In Other News: Next-Gen Fat-Freezing
Much has been written about CoolSculpting — a process that freezes local fat cells, dissolving up to 20 percent of them — but at least 25 percent of patients experience more modest results. “Some people have fat cells that are very resilient and don’t die from treatment, or a large percentage of their fat cells don’t die,” says Kopelson. “Patients expect a much more extreme result. And if they stop working out and start eating a lot, they may not see any improvement at all.” A newer, somewhat untested alternative for fat loss is Cryotherapy, which has previously been touted as an overexertion, anti-inflammatory and arthritis treatment for the likes of LeBron James, Mandy Moore and Demi Moore (the latter two have been spotted at the Cryohealthcare offices on La Cienega).
The procedure for warding off arthritis and for slimming down is the same: Patients walk into a Cryochamber that is set up to negative 256 degrees Fahrenheit for one to three minutes. According to Robin Kuehne, one of Cryohealthcare’s owners, Cryotherapy does freeze off some fat, but more effectively has been found to burn 500 to 800 calories per session by raising your metabolism. A Hollywood personal trainer told Kuehne he stopped his weekly workouts for a time because Cryotherapy was toning him up equally well.
The Future of Fat Removal
If you think slenderizing breakthroughs have become a game of diminishing returns, you’d be wrong. “Advancements in technologies will produce more formidable techniques than anything we have now,” says Beverly Hills plastic surgeon Dr. Glenn Vallecillos.

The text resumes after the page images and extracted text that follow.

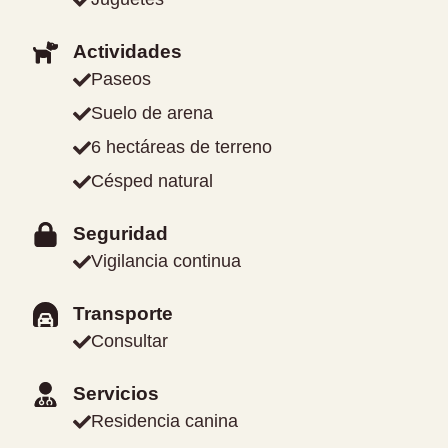
Actividades
Paseos
Suelo de arena
6 hectáreas de terreno
Césped natural
Seguridad
Vigilancia continua
Transporte
Consultar
Servicios
Residencia canina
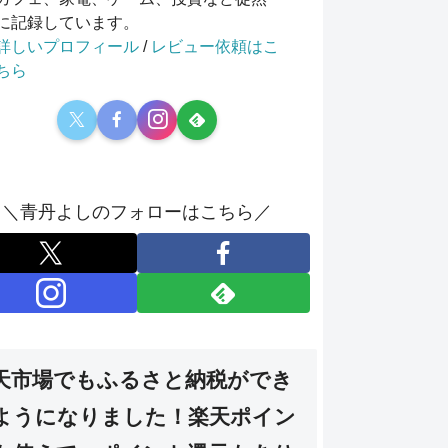
に記録しています。
詳しいプロフィール
/
レビュー依頼はこ
ちら
＼青丹よしのフォローはこちら／
天市場でもふるさと納税ができ
ようになりました！楽天ポイン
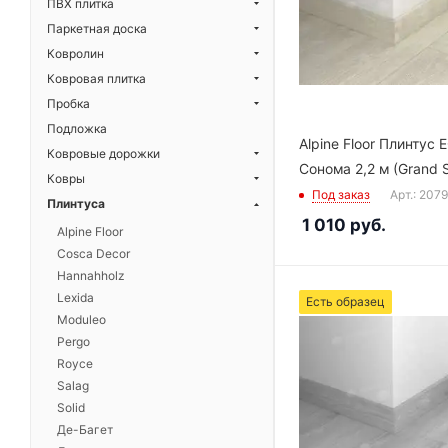
ПВХ плитка
Паркетная доска
Ковролин
Ковровая плитка
Пробка
Подложка
Alpine Floor Плинтус 
Ковровые дорожки
Сонома 2,2 м (Grand 
Ковры
Под заказ
Арт.: 207
Плинтуса
1 010
руб.
Alpine Floor
Cosca Decor
Hannahholz
Lexida
Есть образец
Moduleo
Pergo
Royce
Salag
Solid
Де-Багет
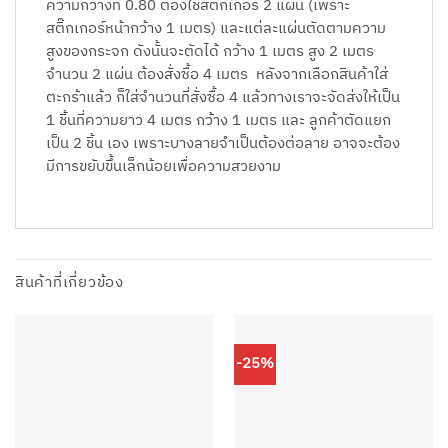
ความกว้างที่ 0.80 ต้องใช้สติ๊กเกอร์ 2 แผ่น (เพราะ
สติ๊กเกอร์หน้ากว้าง 1 เมตร) และแต่ละแผ่นตัดตามความ
สูงของกระจก ดังนั้นจะตัดได้ กว้าง 1 เมตร สูง 2 เมตร
จำนวน 2 แผ่น ต้องสั่งซื้อ 4 เมตร หลังจากเลือกสินค้าใส่
ตะกร้าแล้ว ก็ใส่จำนวนที่สั่งซื้อ 4 แล้วทางเราจะจัดส่งให้เป็น
1 ชิ้นที่ความยาว 4 เมตร กว้าง 1 เมตร และ ลูกค้าตัดแยก
เป็น 2 ชิ้น เอง เพราะบางลายจำเป็นต้องต่อลาย อาจจะต้อง
มีการขยับขึ้นเล็กน้อยเพื่อความสวยงาม
สินค้าที่เกี่ยวข้อง
-25%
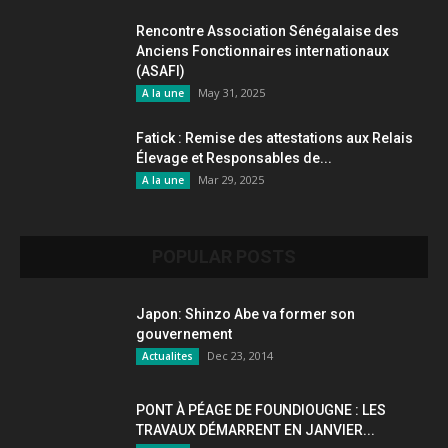
Rencontre Association Sénégalaise des
Anciens Fonctionnaires internationaux
(ASAFI)
May 31, 2025
A la une
Fatick : Remise des attestations aux Relais
Élevage et Responsables de...
Mar 29, 2025
A la une
POPULAR POSTS
Japon: Shinzo Abe va former son
gouvernement
Dec 23, 2014
Actualites
PONT À PÉAGE DE FOUNDIOUGNE : LES
TRAVAUX DÉMARRENT EN JANVIER...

Specifically, radio-frequency procedures (such as ThermiTight, Ultherapy and Exilis) will be finessed to the point of lipo-efficacy — with none of the brutal recovery: “It will fully hyper-heat the tissue below, causing serious tightening. At the same time, it will cause dissolution of fat.” In other words, put that ice cream away for now — you’ll be able to eat as much of it as you want in five years.